E tudo começa a se complicar quando Marilena se apaixona verdadeiramente e não quer mais continuar dividindo o namorado, a quebra dessa relação tão íntima entre as duas é quase como uma maldição que trará conseqüências catastróficas. E a figura do pai demonstra-se tão equilibrada a ponto de enxergar a situação e ver o que o futuro ainda reserva para aquela família, o fim anunciado sem possibilidade de conserto. Bom filme, bom trabalho de Andrucha, e mais uma interpretação vibrante de Fernanda Torres.

Deus é Brasileiro (2002)

Deus é um debochado, cansados dos pedidos e inúmeros erros da humanidade, ele decide tirar umas férias e vem para o Brasil atrás de um candidato a santo para cobrir suas férias. Seu guia na peregrinação pelo Brasil atrás do tal candidato é um malandro nordestino que tenta tirar proveito dessa oportunidade única, seu nome: Taoca. Mas como eu afirmei no início, Deus é um debochado e demonstra-se sem dó alguma de deixar Taoca se virar com suas próprias mentiras. Se junta a eles nessa viagem a solitária e sonhadora Madá, que inclusive estou buscando alguma explicação para ela ter entrado nessa história, ainda não encontrei.

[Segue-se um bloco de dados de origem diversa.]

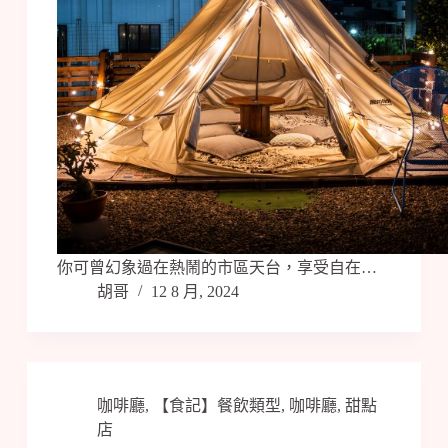
你可曾幻象過在熱鬧的市區天台，享受自在…
胡哥
12 8 月, 2024
咖啡廳
,
【食記】餐飲類型
,
咖啡廳
,
甜點
店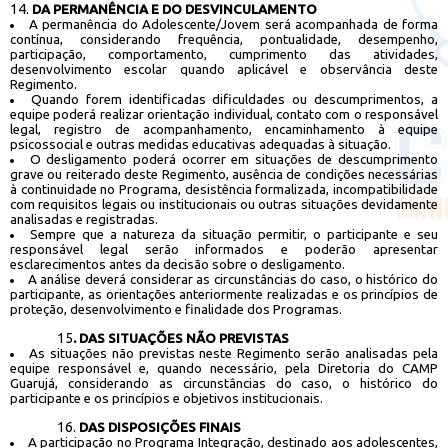
14.
DA PERMANÊNCIA E DO DESVINCULAMENTO
A permanência do Adolescente/Jovem será acompanhada de forma
contínua, considerando frequência, pontualidade, desempenho,
participação, comportamento, cumprimento das atividades,
desenvolvimento escolar quando aplicável e observância deste
Regimento.
Quando forem identificadas dificuldades ou descumprimentos, a
equipe poderá realizar orientação individual, contato com o responsável
legal, registro de acompanhamento, encaminhamento à equipe
psicossocial e outras medidas educativas adequadas à situação.
O desligamento poderá ocorrer em situações de descumprimento
grave ou reiterado deste Regimento, ausência de condições necessárias
à continuidade no Programa, desistência formalizada, incompatibilidade
com requisitos legais ou institucionais ou outras situações devidamente
analisadas e registradas.
Sempre que a natureza da situação permitir, o participante e seu
responsável legal serão informados e poderão apresentar
esclarecimentos antes da decisão sobre o desligamento.
A análise deverá considerar as circunstâncias do caso, o histórico do
participante, as orientações anteriormente realizadas e os princípios de
proteção, desenvolvimento e finalidade dos Programas.
15
.
DAS SITUAÇÕES NÃO PREVISTAS
As situações não previstas neste Regimento serão analisadas pela
equipe responsável e, quando necessário, pela Diretoria do CAMP
Guarujá, considerando as circunstâncias do caso, o histórico do
participante e os princípios e objetivos institucionais.
16.
DAS DISPOSIÇÕES FINAIS
A participação no Programa Integração, destinado aos adolescentes,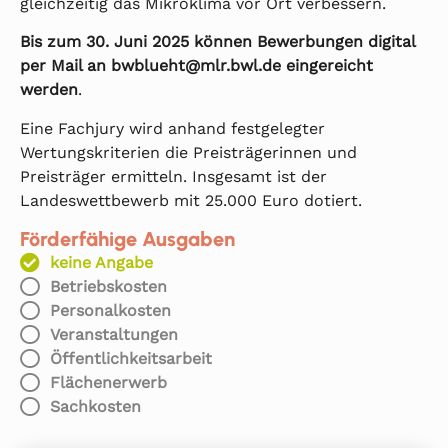
gleichzeitig das Mikroklima vor Ort verbessern.
Bis zum 30. Juni 2025 können Bewerbungen digital
per Mail an bwblueht@mlr.bwl.de eingereicht
werden
.
Eine Fachjury wird anhand festgelegter
Wertungskriterien die Preisträgerinnen und
Preisträger ermitteln. Insgesamt ist der
Landeswettbewerb mit 25.000 Euro dotiert.
Förderfähige Ausgaben
keine Angabe
Betriebskosten
Personalkosten
Veranstaltungen
Öffentlichkeitsarbeit
Flächenerwerb
Sachkosten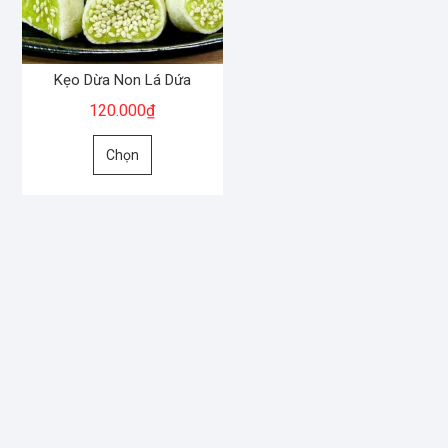
Kẹo Dừa Non Lá Dứa
120.000
₫
Sản
Chọn
phẩm
này
có
nhiều
biến
thể.
Các
tùy
chọn
có
thể
được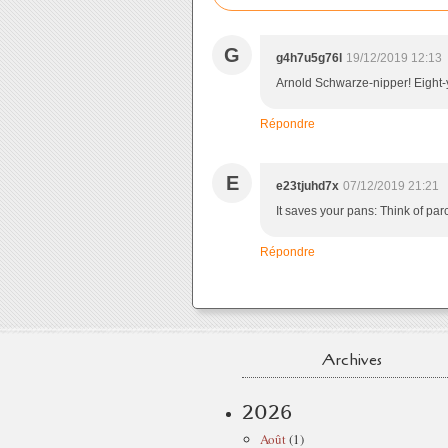
G
g4h7u5g76l
19/12/2019 12:13
Arnold Schwarze-nipper! Eight-y
Répondre
E
e23tjuhd7x
07/12/2019 21:21
It saves your pans: Think of par
Répondre
Archives
2026
Août
(1)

Carlos Diegues (Bye Bye Brasil/Orfeu) baseou-se num conto de João Ubaldo Ribeiro, mas ao meu ver faltou humor nesse road movie pelo norte-nordeste brasileiro. É um filme leve, pretensamente divertido, só que possui cenas de nudez desnecessárias, é um conjunto muito heterogêneo e pouco interessante. Engraçado como os três atores estão muito bem em seus papéis, e mesmo assim o filme não funciona, as queixas de Deus com a humanidade e as referências ao livre-arbítrio são de longe o que de interessante há, apesar desse oceano de fantasia e malandragem que Diegues armou e não soube capitanear.